Qualche volta mi sono sentito eccessivamente raccontato all’interno della commedia, invece Luca Travaglia è un personaggio burbero, respingente, di poche parole e che mena. Questo è stato uno dei motivi per cui ho accettato di interpretarlo, per evolvermi. Fare sempre le stesse mi stanca e annoia le persone. Immagino che qualcuno possa rimanere deluso vedendo che nella serie la parte della “commedia” spetta a un altro attore. Però devo ammettere di essermi divertito molto a fare “Il clandestino”.

La serie è girata a Milano, che descrivevi come una città dall’animo inafferrabile. In che senso? 

A Milano non ci sono i milanesi. Ha un’animo meraviglioso e difficile da afferrare perché a differenza di città che cambiano ogni sette, otto o dieci anni, Milano cambia in continuazione. Ogni volta torni e la trovi diversa.

Durante le riprese sei stato molto da solo in giro per la città.

Ho scelto di stare in una casa invece che in albergo per rimanere il più possibile da solo. Mi sono portato dietro il giubbotto di pelle e le scarpe di Luca Travaglia e qualche sera  sono andato in giro per Milano in solitudine per cercare di respirare un po’ quella sensazione di clandestinità che prova il mio personaggio. A Milano si può restare invisibile e per me non è un male.

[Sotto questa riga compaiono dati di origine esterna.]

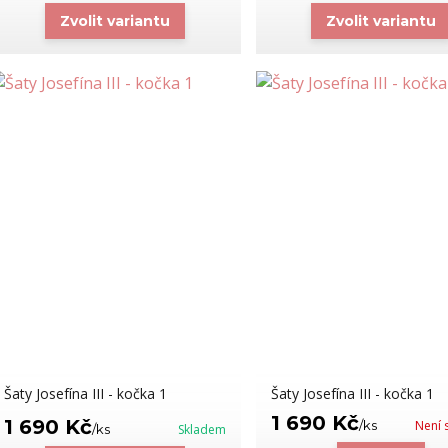
Zvolit variantu
Zvolit variantu
Šaty Josefína III - kočka 1
Šaty Josefína III - kočka 1
1 690 Kč
1 690 Kč
/
ks
Není 
/
ks
Skladem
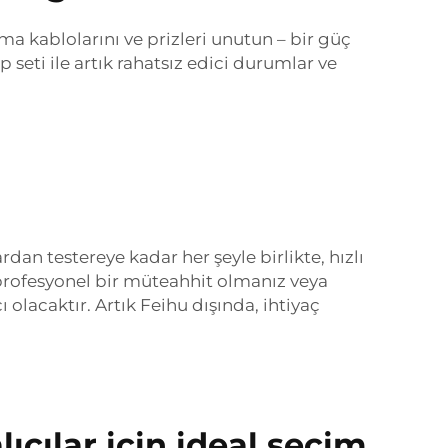
ma kablolarını ve prizleri unutun – bir güç
eti ile artık rahatsız edici durumlar ve
dan testereye kadar her şeyle birlikte, hızlı
rofesyonel bir müteahhit olmanız veya
 olacaktır. Artık Feihu dışında, ihtiyaç
lıcılar için ideal seçim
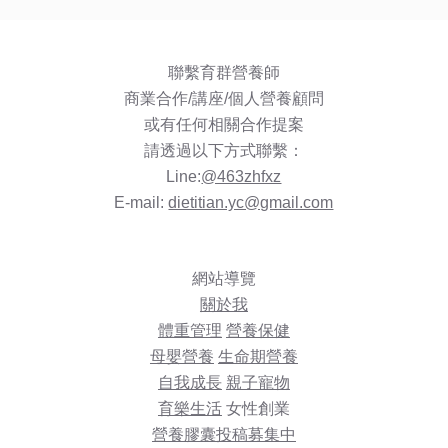
聯繫育群營養師
商業合作/講座/個人營養顧問
或有任何相關合作提案
請透過以下方式聯繫：
Line:
@463zhfxz
E-mail:
dietitian.yc@gmail.com
網站導覽
關於我
體重管理
營養保健
母嬰營養
生命期營養
自我成長
親子寵物
育樂生活
女性創業
營養膠囊投稿募集中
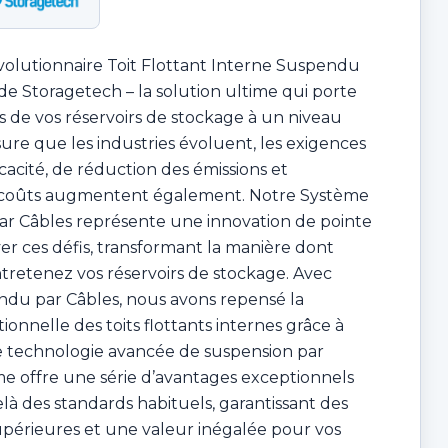
volutionnaire Toit Flottant Interne Suspendu
 de Storagetech – la solution ultime qui porte
 de vos réservoirs de stockage à un niveau
ure que les industries évoluent, les exigences
cacité, de réduction des émissions et
 coûts augmentent également. Notre Système
ar Câbles représente une innovation de pointe
er ces défis, transformant la manière dont
tretenez vos réservoirs de stockage. Avec
ndu par Câbles, nous avons repensé la
ionnelle des toits flottants internes grâce à
une technologie avancée de suspension par
me offre une série d’avantages exceptionnels
elà des standards habituels, garantissant des
périeures et une valeur inégalée pour vos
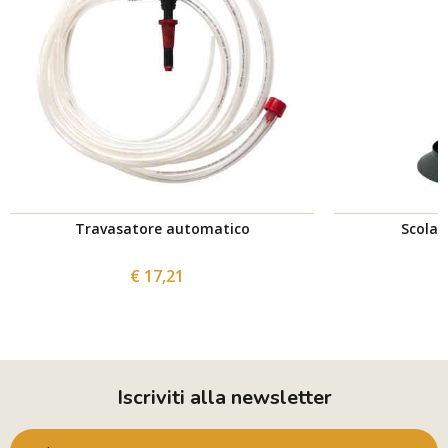
Travasatore automatico
Scolab
€ 17,21
Iscriviti alla newsletter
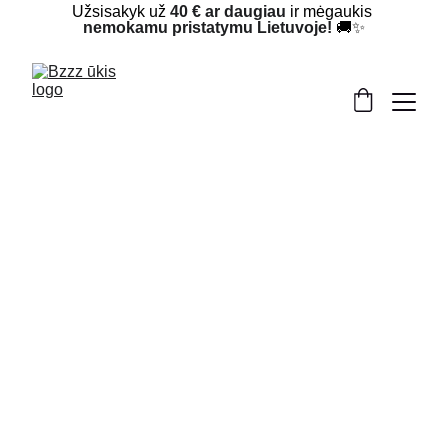
Užsisakyk už 
40 € ar daugiau
 ir mėgaukis 
nemokamu pristatymu Lietuvoje!
 🚚✨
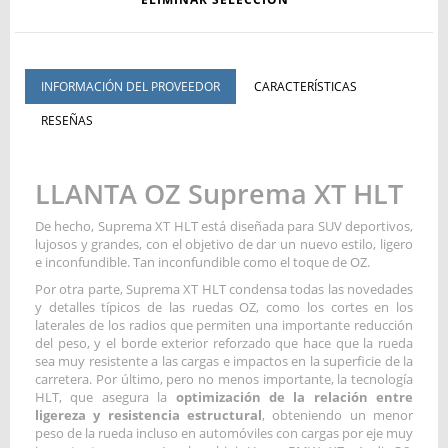
INFORMACIÓN DEL PROVEEDOR
CARACTERÍSTICAS
RESEÑAS
LLANTA OZ Suprema XT HLT
De hecho, Suprema XT HLT está diseñada para SUV deportivos,
lujosos y grandes, con el objetivo de dar un nuevo estilo, ligero
e inconfundible. Tan inconfundible como el toque de OZ.
Por otra parte, Suprema XT HLT condensa todas las novedades
y detalles típicos de las ruedas OZ, como los cortes en los
laterales de los radios que permiten una importante reducción
del peso, y el borde exterior reforzado que hace que la rueda
sea muy resistente a las cargas e impactos en la superficie de la
carretera. Por último, pero no menos importante, la tecnología
HLT, que asegura la
optimización de la relación entre
ligereza y resistencia estructural
, obteniendo un menor
peso de la rueda incluso en automóviles con cargas por eje muy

Nella serie Luca Travaglia deve fronteggiare un forte dolore e lo fa provando ad aiutare gli altri. È un modo di fare che ti appartiene?

Penso che ci siano due modi per espiare un grande dolore o un danno ricevuto. Uno è chiudersi in sé stessi e odiare tutti creandosi una corazza, l’altro è mettere a disposizione il proprio dolore per gli altri, soprattutto se si ha una colpa da espiare come quella di Luca Travaglia. Quello che fa è riconoscere chi è come lui per dare supporto e aiutare. Io non ho mai vissuto la sua condizione psicologica però ci sono dei punti in comune tra di noi. Quando la gente mi ferma per strada sono sempre abbracci o pacche sulle spalle. Mi immaginano un po’ più mattacchione di quello che sono, merito delle commedie in cui ho recitato. Io in realtà sono abbastanza schivo e fuori da molte logiche del mio mondo.

Molti tuoi colleghi del mondo dello spettacolo condividono tanto della loro vita sui social.

Quello che sta sui social è Edoardo Leo, non Edoardo. Li uso come una vetrina per pubblicare le cose di lavoro e ogni tanto vado a leggere i commenti per capire se un film è penetrato nell'immaginario delle persone, se è piaciuto o no. La mia vita privata non è così interessante da essere condivisa, non credo sia così appassionante vedere dove vado in vacanza, cosa sto mangiando o quali calzini indosso. Spesso liberiamo i nostri pensieri sui social perché è più facile dire: “Abbasso la guerra” su Instagram invece che fare un film sulla guerra o scriverci una canzone per scuotere le coscienze. Gaber o Ettore Scola dovevano fare questa fatica per comunicare certi temi alle persone. Il pubblico, di conseguenza, doveva fare lo sforzo di cercare di capire cosa ci fosse dentro quelle opere. Oggi il messaggio di un’artista sembra un comunicato stampa. Non serve a niente scrivere: “Abbasso la guerra” sui social. Se sento l’esigenza di dire qualcosa lo devo fare con il mio mestiere.